(Excerpts from a dataset)
******************************

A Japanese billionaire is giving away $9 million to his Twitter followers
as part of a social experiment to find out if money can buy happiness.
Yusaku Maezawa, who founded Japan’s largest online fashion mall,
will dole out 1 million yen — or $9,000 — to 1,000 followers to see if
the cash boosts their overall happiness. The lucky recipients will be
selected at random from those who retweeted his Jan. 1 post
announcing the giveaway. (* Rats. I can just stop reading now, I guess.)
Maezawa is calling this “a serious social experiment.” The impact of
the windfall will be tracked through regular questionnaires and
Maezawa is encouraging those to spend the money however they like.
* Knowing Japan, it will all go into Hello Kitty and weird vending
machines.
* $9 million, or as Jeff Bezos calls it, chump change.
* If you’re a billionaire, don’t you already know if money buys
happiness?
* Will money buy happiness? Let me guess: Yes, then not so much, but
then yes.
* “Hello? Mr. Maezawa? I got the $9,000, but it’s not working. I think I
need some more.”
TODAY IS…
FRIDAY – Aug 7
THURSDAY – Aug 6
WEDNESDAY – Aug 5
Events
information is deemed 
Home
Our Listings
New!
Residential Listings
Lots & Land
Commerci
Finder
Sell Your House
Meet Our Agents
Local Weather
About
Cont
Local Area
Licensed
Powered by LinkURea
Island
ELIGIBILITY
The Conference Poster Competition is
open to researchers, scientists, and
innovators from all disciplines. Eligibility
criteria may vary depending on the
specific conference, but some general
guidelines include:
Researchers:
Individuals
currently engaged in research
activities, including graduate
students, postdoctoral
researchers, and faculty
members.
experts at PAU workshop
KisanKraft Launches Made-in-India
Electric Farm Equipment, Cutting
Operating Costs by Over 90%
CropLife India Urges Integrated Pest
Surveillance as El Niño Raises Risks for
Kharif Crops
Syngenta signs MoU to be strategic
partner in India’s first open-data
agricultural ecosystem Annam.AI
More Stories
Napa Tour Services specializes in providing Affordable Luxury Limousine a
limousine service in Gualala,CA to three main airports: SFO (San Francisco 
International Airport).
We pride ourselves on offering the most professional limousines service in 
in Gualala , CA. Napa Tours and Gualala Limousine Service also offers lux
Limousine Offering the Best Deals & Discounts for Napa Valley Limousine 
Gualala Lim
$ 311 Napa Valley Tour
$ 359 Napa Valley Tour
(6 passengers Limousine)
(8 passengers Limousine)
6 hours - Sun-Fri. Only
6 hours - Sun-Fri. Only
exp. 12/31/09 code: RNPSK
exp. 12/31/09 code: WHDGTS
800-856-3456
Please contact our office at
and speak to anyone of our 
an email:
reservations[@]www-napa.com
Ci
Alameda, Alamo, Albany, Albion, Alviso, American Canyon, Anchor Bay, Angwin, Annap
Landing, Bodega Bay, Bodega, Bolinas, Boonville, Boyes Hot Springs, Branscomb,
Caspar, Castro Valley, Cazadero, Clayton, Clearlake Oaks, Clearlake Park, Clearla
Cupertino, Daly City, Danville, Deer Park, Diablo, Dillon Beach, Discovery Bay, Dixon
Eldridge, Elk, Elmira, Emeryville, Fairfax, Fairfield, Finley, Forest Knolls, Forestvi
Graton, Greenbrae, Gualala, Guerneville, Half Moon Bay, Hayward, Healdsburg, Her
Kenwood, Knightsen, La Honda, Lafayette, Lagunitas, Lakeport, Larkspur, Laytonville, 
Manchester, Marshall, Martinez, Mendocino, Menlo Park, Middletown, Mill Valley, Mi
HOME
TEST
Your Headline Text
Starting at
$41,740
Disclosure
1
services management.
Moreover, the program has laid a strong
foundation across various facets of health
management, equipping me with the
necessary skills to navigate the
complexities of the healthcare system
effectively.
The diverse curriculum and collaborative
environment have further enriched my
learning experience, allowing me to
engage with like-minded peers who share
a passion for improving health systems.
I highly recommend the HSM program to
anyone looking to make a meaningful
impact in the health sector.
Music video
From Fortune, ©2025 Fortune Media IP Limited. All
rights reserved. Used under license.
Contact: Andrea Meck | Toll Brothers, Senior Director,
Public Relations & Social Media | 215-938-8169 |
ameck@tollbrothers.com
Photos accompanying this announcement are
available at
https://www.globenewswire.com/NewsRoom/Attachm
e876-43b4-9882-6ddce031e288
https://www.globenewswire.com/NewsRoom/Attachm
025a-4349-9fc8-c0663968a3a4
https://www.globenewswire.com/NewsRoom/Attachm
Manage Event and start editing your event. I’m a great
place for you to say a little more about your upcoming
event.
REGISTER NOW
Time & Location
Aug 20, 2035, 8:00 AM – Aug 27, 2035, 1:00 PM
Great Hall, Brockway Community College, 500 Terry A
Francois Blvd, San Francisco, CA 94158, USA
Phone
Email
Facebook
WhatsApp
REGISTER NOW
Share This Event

******************************

Give back every line from the beginning of the records through the line holding "Syngenta signs MoU to be strategic", exactly as it reads, and leave out the rest.

A Japanese billionaire is giving away $9 million to his Twitter followers
as part of a social experiment to find out if money can buy happiness.
Yusaku Maezawa, who founded Japan’s largest online fashion mall,
will dole out 1 million yen — or $9,000 — to 1,000 followers to see if
the cash boosts their overall happiness. The lucky recipients will be
selected at random from those who retweeted his Jan. 1 post
announcing the giveaway. (* Rats. I can just stop reading now, I guess.)
Maezawa is calling this “a serious social experiment.” The impact of
the windfall will be tracked through regular questionnaires and
Maezawa is encouraging those to spend the money however they like.
* Knowing Japan, it will all go into Hello Kitty and weird vending
machines.
* $9 million, or as Jeff Bezos calls it, chump change.
* If you’re a billionaire, don’t you already know if money buys
happiness?
* Will money buy happiness? Let me guess: Yes, then not so much, but
then yes.
* “Hello? Mr. Maezawa? I got the $9,000, but it’s not working. I think I
need some more.”
TODAY IS…
FRIDAY – Aug 7
THURSDAY – Aug 6
WEDNESDAY – Aug 5
Events
information is deemed 
Home
Our Listings
New!
Residential Listings
Lots & Land
Commerci
Finder
Sell Your House
Meet Our Agents
Local Weather
About
Cont
Local Area
Licensed
Powered by LinkURea
Island
ELIGIBILITY
The Conference Poster Competition is
open to researchers, scientists, and
innovators from all disciplines. Eligibility
criteria may vary depending on the
specific conference, but some general
guidelines include:
Researchers:
Individuals
currently engaged in research
activities, including graduate
students, postdoctoral
researchers, and faculty
members.
experts at PAU workshop
KisanKraft Launches Made-in-India
Electric Farm Equipment, Cutting
Operating Costs by Over 90%
CropLife India Urges Integrated Pest
Surveillance as El Niño Raises Risks for
Kharif Crops
Syngenta signs MoU to be strategic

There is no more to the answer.